What to produce:
Write the whole listing out again, word for word.

----

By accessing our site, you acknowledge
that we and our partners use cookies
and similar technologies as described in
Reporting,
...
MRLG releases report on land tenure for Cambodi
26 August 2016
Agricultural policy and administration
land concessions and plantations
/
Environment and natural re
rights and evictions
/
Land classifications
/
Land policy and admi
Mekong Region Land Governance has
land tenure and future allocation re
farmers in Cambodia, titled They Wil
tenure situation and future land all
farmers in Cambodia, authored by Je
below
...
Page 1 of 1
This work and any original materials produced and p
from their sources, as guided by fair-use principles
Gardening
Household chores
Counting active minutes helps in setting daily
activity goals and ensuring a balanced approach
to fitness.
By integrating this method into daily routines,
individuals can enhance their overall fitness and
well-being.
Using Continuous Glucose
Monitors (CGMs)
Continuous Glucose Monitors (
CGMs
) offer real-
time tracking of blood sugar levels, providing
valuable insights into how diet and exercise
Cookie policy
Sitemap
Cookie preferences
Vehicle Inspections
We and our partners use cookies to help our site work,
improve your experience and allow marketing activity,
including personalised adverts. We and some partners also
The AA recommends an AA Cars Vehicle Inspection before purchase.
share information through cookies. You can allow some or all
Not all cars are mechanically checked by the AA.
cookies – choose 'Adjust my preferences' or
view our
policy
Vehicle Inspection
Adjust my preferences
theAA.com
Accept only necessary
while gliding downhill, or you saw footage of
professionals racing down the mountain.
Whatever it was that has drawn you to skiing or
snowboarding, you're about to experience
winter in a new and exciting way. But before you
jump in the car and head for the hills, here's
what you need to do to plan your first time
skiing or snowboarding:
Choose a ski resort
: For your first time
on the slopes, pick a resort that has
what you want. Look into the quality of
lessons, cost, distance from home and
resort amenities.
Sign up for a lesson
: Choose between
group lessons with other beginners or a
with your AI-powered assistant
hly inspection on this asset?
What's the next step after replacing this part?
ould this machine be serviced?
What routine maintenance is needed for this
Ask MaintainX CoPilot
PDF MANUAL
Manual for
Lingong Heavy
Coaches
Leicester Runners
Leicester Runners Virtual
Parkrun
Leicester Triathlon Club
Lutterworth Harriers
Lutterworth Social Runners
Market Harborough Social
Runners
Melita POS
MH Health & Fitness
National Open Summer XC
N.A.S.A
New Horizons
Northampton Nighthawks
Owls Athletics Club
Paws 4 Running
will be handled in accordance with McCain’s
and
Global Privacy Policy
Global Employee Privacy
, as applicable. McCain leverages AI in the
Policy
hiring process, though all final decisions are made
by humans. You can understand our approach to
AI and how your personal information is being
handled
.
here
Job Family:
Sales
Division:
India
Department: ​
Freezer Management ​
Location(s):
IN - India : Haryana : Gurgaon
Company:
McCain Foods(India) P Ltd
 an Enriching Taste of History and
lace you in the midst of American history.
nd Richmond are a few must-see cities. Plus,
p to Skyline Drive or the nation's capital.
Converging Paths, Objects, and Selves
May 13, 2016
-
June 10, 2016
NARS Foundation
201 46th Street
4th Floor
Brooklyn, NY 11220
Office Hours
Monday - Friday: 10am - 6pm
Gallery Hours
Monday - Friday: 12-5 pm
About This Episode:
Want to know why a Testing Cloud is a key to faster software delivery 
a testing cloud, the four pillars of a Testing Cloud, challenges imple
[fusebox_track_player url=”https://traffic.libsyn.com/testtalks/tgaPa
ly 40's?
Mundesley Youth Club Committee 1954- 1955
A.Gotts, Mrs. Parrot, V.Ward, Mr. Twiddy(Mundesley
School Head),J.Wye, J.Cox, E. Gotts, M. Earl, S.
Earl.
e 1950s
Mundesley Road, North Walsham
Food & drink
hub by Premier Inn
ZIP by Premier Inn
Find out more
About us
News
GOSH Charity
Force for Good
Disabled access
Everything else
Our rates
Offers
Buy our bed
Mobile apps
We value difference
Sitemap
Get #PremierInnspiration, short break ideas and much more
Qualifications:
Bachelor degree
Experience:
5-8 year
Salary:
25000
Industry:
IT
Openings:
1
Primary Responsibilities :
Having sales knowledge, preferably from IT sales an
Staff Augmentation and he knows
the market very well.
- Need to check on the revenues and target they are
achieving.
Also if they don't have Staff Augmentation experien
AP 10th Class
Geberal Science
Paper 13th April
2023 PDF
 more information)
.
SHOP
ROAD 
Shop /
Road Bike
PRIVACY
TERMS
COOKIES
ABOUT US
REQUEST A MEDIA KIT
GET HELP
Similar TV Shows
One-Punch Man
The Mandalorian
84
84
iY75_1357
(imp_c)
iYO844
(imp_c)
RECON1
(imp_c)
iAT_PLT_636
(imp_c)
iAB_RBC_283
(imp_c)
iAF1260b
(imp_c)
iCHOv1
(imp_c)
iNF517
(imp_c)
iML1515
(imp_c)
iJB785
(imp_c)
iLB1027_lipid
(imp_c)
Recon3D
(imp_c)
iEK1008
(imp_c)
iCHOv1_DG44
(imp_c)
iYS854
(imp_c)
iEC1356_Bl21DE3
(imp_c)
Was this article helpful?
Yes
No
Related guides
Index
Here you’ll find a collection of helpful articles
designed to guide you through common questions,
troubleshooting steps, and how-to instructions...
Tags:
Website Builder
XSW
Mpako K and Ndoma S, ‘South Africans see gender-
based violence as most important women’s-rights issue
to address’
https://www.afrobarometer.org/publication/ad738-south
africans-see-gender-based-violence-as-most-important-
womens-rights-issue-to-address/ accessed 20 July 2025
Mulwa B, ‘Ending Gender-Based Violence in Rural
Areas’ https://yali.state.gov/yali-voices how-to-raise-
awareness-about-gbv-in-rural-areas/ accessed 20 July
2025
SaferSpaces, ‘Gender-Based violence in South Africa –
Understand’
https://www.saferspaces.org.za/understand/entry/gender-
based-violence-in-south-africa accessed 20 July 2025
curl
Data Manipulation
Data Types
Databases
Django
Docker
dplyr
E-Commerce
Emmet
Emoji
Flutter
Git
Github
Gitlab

----

Exercise result:
By accessing our site, you acknowledge
that we and our partners use cookies
and similar technologies as described in
Reporting,
...
MRLG releases report on land tenure for Cambodi
26 August 2016
Agricultural policy and administration
land concessions and plantations
/
Environment and natural re
rights and evictions
/
Land classifications
/
Land policy and admi
Mekong Region Land Governance has
land tenure and future allocation re
farmers in Cambodia, titled They Wil
tenure situation and future land all
farmers in Cambodia, authored by Je
below
...
Page 1 of 1
This work and any original materials produced and p
from their sources, as guided by fair-use principles
Gardening
Household chores
Counting active minutes helps in setting daily
activity goals and ensuring a balanced approach
to fitness.
By integrating this method into daily routines,
individuals can enhance their overall fitness and
well-being.
Using Continuous Glucose
Monitors (CGMs)
Continuous Glucose Monitors (
CGMs
) offer real-
time tracking of blood sugar levels, providing
valuable insights into how diet and exercise
Cookie policy
Sitemap
Cookie preferences
Vehicle Inspections
We and our partners use cookies to help our site work,
improve your experience and allow marketing activity,
including personalised adverts. We and some partners also
The AA recommends an AA Cars Vehicle Inspection before purchase.
share information through cookies. You can allow some or all
Not all cars are mechanically checked by the AA.
cookies – choose 'Adjust my preferences' or
view our
policy
Vehicle Inspection
Adjust my preferences
theAA.com
Accept only necessary
while gliding downhill, or you saw footage of
professionals racing down the mountain.
Whatever it was that has drawn you to skiing or
snowboarding, you're about to experience
winter in a new and exciting way. But before you
jump in the car and head for the hills, here's
what you need to do to plan your first time
skiing or snowboarding:
Choose a ski resort
: For your first time
on the slopes, pick a resort that has
what you want. Look into the quality of
lessons, cost, distance from home and
resort amenities.
Sign up for a lesson
: Choose between
group lessons with other beginners or a
with your AI-powered assistant
hly inspection on this asset?
What's the next step after replacing this part?
ould this machine be serviced?
What routine maintenance is needed for this
Ask MaintainX CoPilot
PDF MANUAL
Manual for
Lingong Heavy
Coaches
Leicester Runners
Leicester Runners Virtual
Parkrun
Leicester Triathlon Club
Lutterworth Harriers
Lutterworth Social Runners
Market Harborough Social
Runners
Melita POS
MH Health & Fitness
National Open Summer XC
N.A.S.A
New Horizons
Northampton Nighthawks
Owls Athletics Club
Paws 4 Running
will be handled in accordance with McCain’s
and
Global Privacy Policy
Global Employee Privacy
, as applicable. McCain leverages AI in the
Policy
hiring process, though all final decisions are made
by humans. You can understand our approach to
AI and how your personal information is being
handled
.
here
Job Family:
Sales
Division:
India
Department: ​
Freezer Management ​
Location(s):
IN - India : Haryana : Gurgaon
Company:
McCain Foods(India) P Ltd
 an Enriching Taste of History and
lace you in the midst of American history.
nd Richmond are a few must-see cities. Plus,
p to Skyline Drive or the nation's capital.
Converging Paths, Objects, and Selves
May 13, 2016
-
June 10, 2016
NARS Foundation
201 46th Street
4th Floor
Brooklyn, NY 11220
Office Hours
Monday - Friday: 10am - 6pm
Gallery Hours
Monday - Friday: 12-5 pm
About This Episode:
Want to know why a Testing Cloud is a key to faster software delivery 
a testing cloud, the four pillars of a Testing Cloud, challenges imple
[fusebox_track_player url=”https://traffic.libsyn.com/testtalks/tgaPa
ly 40's?
Mundesley Youth Club Committee 1954- 1955
A.Gotts, Mrs. Parrot, V.Ward, Mr. Twiddy(Mundesley
School Head),J.Wye, J.Cox, E. Gotts, M. Earl, S.
Earl.
e 1950s
Mundesley Road, North Walsham
Food & drink
hub by Premier Inn
ZIP by Premier Inn
Find out more
About us
News
GOSH Charity
Force for Good
Disabled access
Everything else
Our rates
Offers
Buy our bed
Mobile apps
We value difference
Sitemap
Get #PremierInnspiration, short break ideas and much more
Qualifications:
Bachelor degree
Experience:
5-8 year
Salary:
25000
Industry:
IT
Openings:
1
Primary Responsibilities :
Having sales knowledge, preferably from IT sales an
Staff Augmentation and he knows
the market very well.
- Need to check on the revenues and target they are
achieving.
Also if they don't have Staff Augmentation experien
AP 10th Class
Geberal Science
Paper 13th April
2023 PDF
 more information)
.
SHOP
ROAD 
Shop /
Road Bike
PRIVACY
TERMS
COOKIES
ABOUT US
REQUEST A MEDIA KIT
GET HELP
Similar TV Shows
One-Punch Man
The Mandalorian
84
84
iY75_1357
(imp_c)
iYO844
(imp_c)
RECON1
(imp_c)
iAT_PLT_636
(imp_c)
iAB_RBC_283
(imp_c)
iAF1260b
(imp_c)
iCHOv1
(imp_c)
iNF517
(imp_c)
iML1515
(imp_c)
iJB785
(imp_c)
iLB1027_lipid
(imp_c)
Recon3D
(imp_c)
iEK1008
(imp_c)
iCHOv1_DG44
(imp_c)
iYS854
(imp_c)
iEC1356_Bl21DE3
(imp_c)
Was this article helpful?
Yes
No
Related guides
Index
Here you’ll find a collection of helpful articles
designed to guide you through common questions,
troubleshooting steps, and how-to instructions...
Tags:
Website Builder
XSW
Mpako K and Ndoma S, ‘South Africans see gender-
based violence as most important women’s-rights issue
to address’
https://www.afrobarometer.org/publication/ad738-south
africans-see-gender-based-violence-as-most-important-
womens-rights-issue-to-address/ accessed 20 July 2025
Mulwa B, ‘Ending Gender-Based Violence in Rural
Areas’ https://yali.state.gov/yali-voices how-to-raise-
awareness-about-gbv-in-rural-areas/ accessed 20 July
2025
SaferSpaces, ‘Gender-Based violence in South Africa –
Understand’
https://www.saferspaces.org.za/understand/entry/gender-
based-violence-in-south-africa accessed 20 July 2025
curl
Data Manipulation
Data Types
Databases
Django
Docker
dplyr
E-Commerce
Emmet
Emoji
Flutter
Git
Github
Gitlab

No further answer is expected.